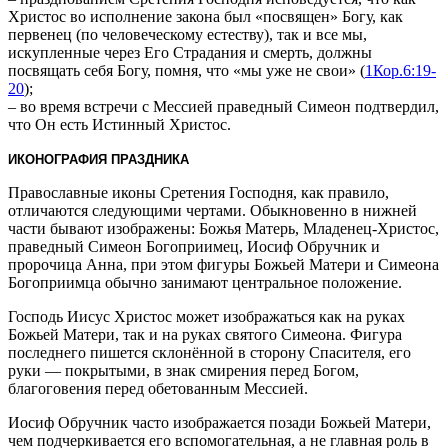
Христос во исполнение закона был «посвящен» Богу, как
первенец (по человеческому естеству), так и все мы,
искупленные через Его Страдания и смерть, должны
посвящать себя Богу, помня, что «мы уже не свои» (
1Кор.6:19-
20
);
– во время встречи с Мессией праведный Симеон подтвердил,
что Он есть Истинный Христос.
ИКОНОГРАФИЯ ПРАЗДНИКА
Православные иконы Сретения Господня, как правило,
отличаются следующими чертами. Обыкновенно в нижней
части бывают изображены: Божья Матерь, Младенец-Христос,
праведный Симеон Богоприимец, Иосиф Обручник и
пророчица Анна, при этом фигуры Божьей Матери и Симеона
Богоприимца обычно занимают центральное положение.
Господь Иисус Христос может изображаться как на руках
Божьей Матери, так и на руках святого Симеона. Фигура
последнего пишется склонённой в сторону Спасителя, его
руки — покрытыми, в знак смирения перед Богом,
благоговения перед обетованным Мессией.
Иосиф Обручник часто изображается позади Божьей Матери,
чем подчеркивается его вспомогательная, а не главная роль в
==
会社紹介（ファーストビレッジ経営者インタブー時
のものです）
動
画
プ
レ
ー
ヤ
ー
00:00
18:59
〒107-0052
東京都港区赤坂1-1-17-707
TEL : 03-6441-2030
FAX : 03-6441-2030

TASK INSTRUCTIONS:
Among the lines of the material above, count those that include "Христос" and report that number alone.

YOUR RESPONSE:
4